Symmetric and self-adjoint matrices
As usual, we denote by \( {\bf A}^{\ast} \) the complex conjugate and transposed matrix to the square matrix A,
so \( {\bf A}^{\ast} = \overline{{\bf A}^{\mathrm T}} . \)
If a matrix A has real entries, then its adjoint \( {\bf A}^{\ast} \) is just transposed \( {\bf A}^{\mathrm T} . \)
A square matrix
A is called self-adjoint of Hermitian if
\( {\bf A}^{\ast} = {\bf A} . \)
Hermitian matrices are named after a French mathematician Charles Hermite (1822--1901), who demonstrated in 1855 that
matrices of this form share a property with real symmetric matrices by always having real eigenvalues. Charles was
born with a deformity in his right foot which would affect his gait for the rest of his life. He was the first
to prove that e, the base of natural logarithms, is a
transcendental number. His methods were later used by Ferdinand von Lindemann to prove that π is transcendental.
Hermite polynomials, Hermite interpolation, Hermite normal form, Hermitian operators, and cubic Hermite splines
are named in his honor.
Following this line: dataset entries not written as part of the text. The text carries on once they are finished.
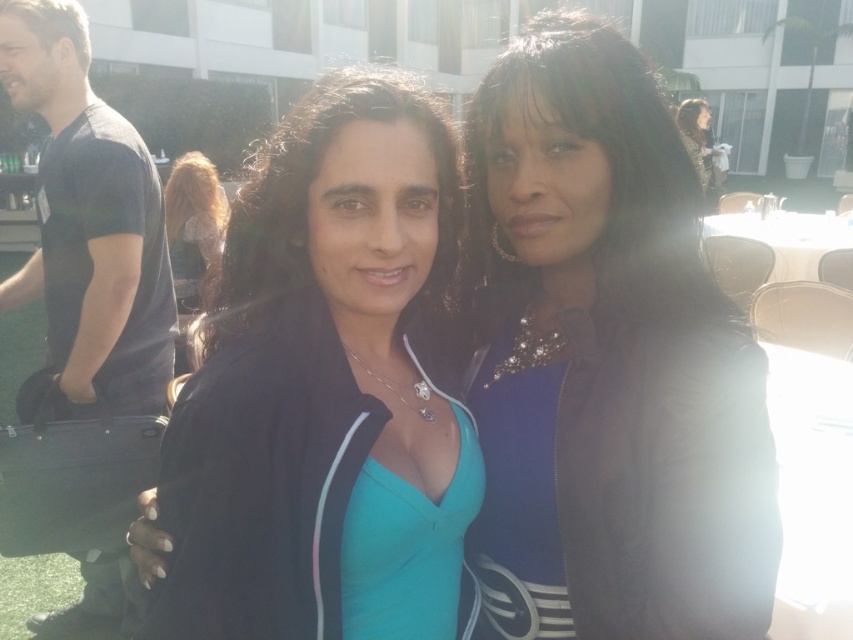 Question: Among these points, which one is nearest to the camera?

Choices:
 (A) (618, 109)
 (B) (202, 224)
 (C) (102, 237)
 (D) (706, 144)

Answer: (A)

Question: Among these objects, which one is farthest from the camera?

Choices:
 (A) dark brown hair at center
 (B) shiny black hair at center
 (C) shiny black jacket at upper right
 (D) blonde hair at upper left

Answer: (C)

Question: Can you confirm if satin black jacket at center is bigger than black matte t-shirt at left?

Choices:
 (A) no
 (B) yes

Answer: (A)

Question: Considering the real-world distances, which object is closest to the satin black jacket at center?

Choices:
 (A) blonde hair at upper left
 (B) black matte t-shirt at left
 (C) shiny black jacket at upper right
 (D) shiny black hair at center

Answer: (D)

Question: Does satin black jacket at center have a lesser width compared to blonde hair at upper left?

Choices:
 (A) no
 (B) yes

Answer: (B)

Question: Does satin black jacket at center appear on the left side of matte black jacket at center?

Choices:
 (A) yes
 (B) no

Answer: (B) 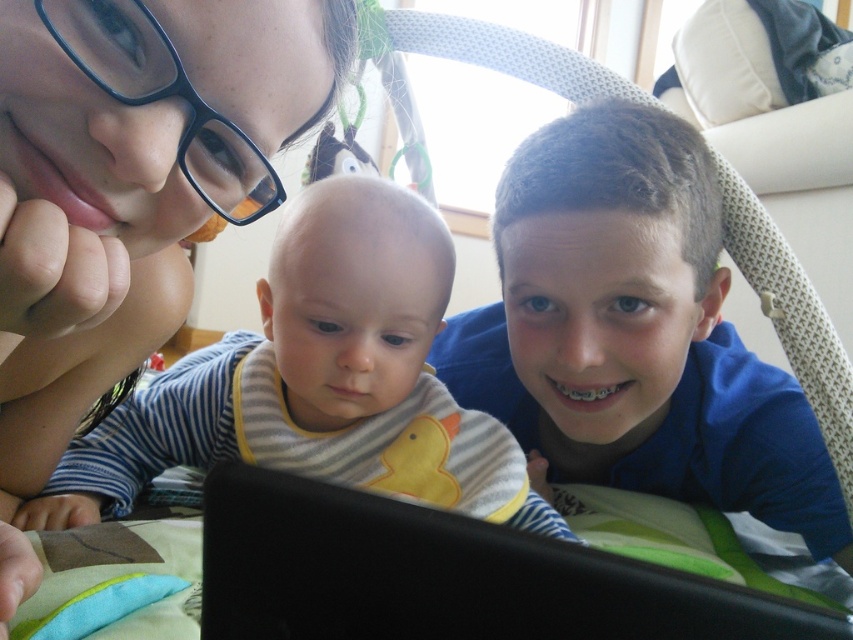 What do you see at coordinates (309, 371) in the screenshot? The height and width of the screenshot is (640, 853). I see `striped fabric bib at center` at bounding box center [309, 371].

You are a GUI agent. You are given a task and a screenshot of the screen. Output one action in this format:
    pyautogui.click(x=<x>, y=<y>)
    Task: Click on the striped fabric bib at center
    
    Given the screenshot: What is the action you would take?
    pyautogui.click(x=309, y=371)

Image resolution: width=853 pixels, height=640 pixels. What are the coordinates of `striped fabric bib at center` in the screenshot? It's located at click(309, 371).

From the picture: Between matte black glasses at upper left and striped fabric bib at center, which one appears on the left side from the viewer's perspective?

matte black glasses at upper left is more to the left.

At what (x,y) coordinates should I click in order to perform the action: click on matte black glasses at upper left. Please return your answer as a coordinate pair (x, y). The width and height of the screenshot is (853, 640). Looking at the image, I should click on (142, 145).

Locate an element on the screen. The image size is (853, 640). matte black glasses at upper left is located at coordinates (142, 145).

Which of these two, matte black glasses at upper left or black matte laptop at center, stands taller?

Standing taller between the two is matte black glasses at upper left.

Describe the element at coordinates (142, 145) in the screenshot. I see `matte black glasses at upper left` at that location.

At what (x,y) coordinates should I click in order to perform the action: click on matte black glasses at upper left. Please return your answer as a coordinate pair (x, y). This screenshot has height=640, width=853. Looking at the image, I should click on (142, 145). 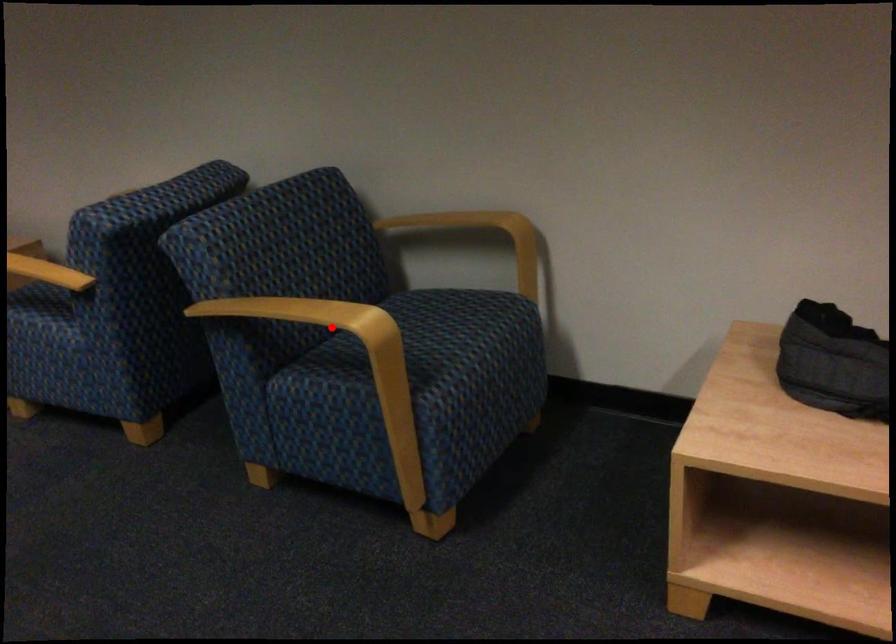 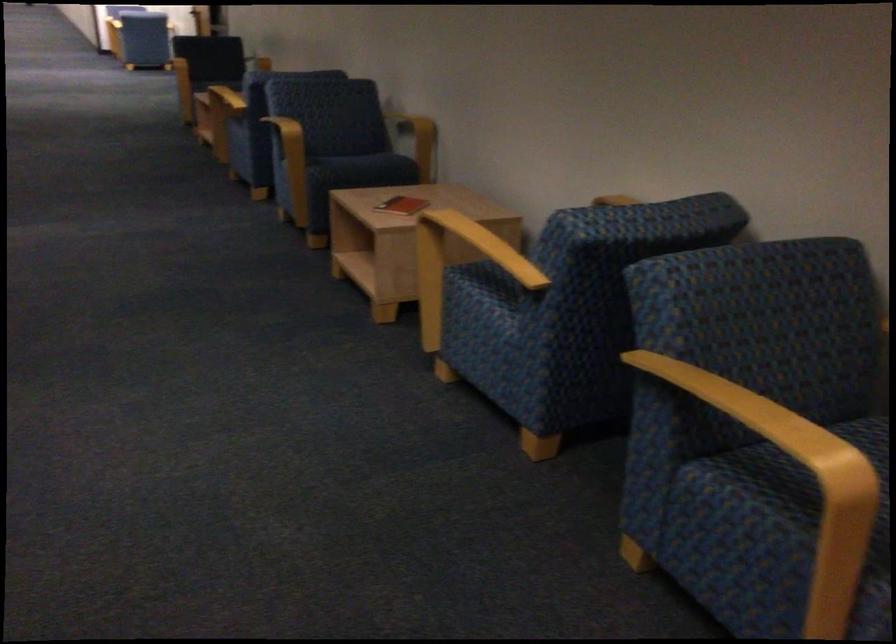 In the second image, find the point that corresponds to the highlighted location in the first image.

(787, 446) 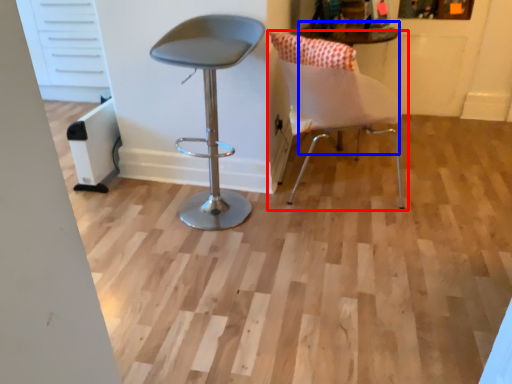 Question: Which point is further to the camera, chair (highlighted by a red box) or round table (highlighted by a blue box)?

Choices:
 (A) chair
 (B) round table

Answer: (A) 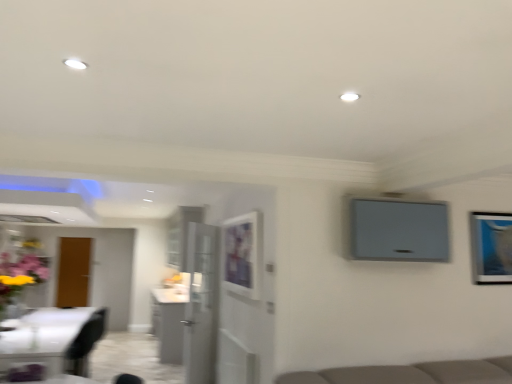 The image size is (512, 384). What do you see at coordinates (242, 255) in the screenshot?
I see `matte white picture frame at center, the second picture frame from the right` at bounding box center [242, 255].

Image resolution: width=512 pixels, height=384 pixels. Describe the element at coordinates (490, 247) in the screenshot. I see `metallic silver picture frame at upper right, which ranks as the 2th picture frame in left-to-right order` at that location.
One of his students was Henri Poincaré.
A square matrix Q is called unitary if
\( {\bf Q} {\bf Q}^{\ast} = {\bf I} . \) If a matrix Q is unitary, then
\( \det {\bf Q} = \pm 1 . \)
We formulate some properities of self-adjoint matrices.
-
All eigenvalues of a self-adjoint (Hermitian) matrix are real. Eigenvectors corresponding to different eigenvalues are linearly independent.
- A self-adjoint matrix is not defective; this means that algebraic multiplicity of every eigenvalue is equal to its geometric multiplicity.
- The entries on the main diagonal (top left to bottom right) of any Hermitian matrix are necessarily real, because they have to be equal to their complex conjugate.
- Every self-adjoint matrix is a normal matrix.
- The sum or difference of any two Hermitian matrices is Hermitian. Actually, a linear combination of finite number
of self-adjoint matrices is a Hermitian matrix.
- The inverse of an invertible Hermitian matrix is Hermitian as well.
- The product of two self-adjoint matrices A and B is Hermitian if and only if
\( {\bf A}{\bf B} = {\bf B}{\bf A} . \) Thus, \( {\bf A}^n \)
is Hermitian if A is self-adjoint and n is an integer.
- For an arbitrary complex valued vector v the product \( \left\langle {\bf v}, {\bf A}\, {\bf v} \right\rangle = {\bf v}^{\ast} {\bf A}\, {\bf v} \) is real.
- The sum of a square matrix and its conjugate transpose \( {\bf A} + {\bf A}^{\ast} \)
is Hermitian.
- The determinant of a Hermitian matrix is real.
Recall that an \( n \times n \) matrix P is said to be orthogonal if \( {\bf P}^{\mathrm{T}} {\bf P} = {\bf P} {\bf P}^{\mathrm{T}} = {\bf I} , \)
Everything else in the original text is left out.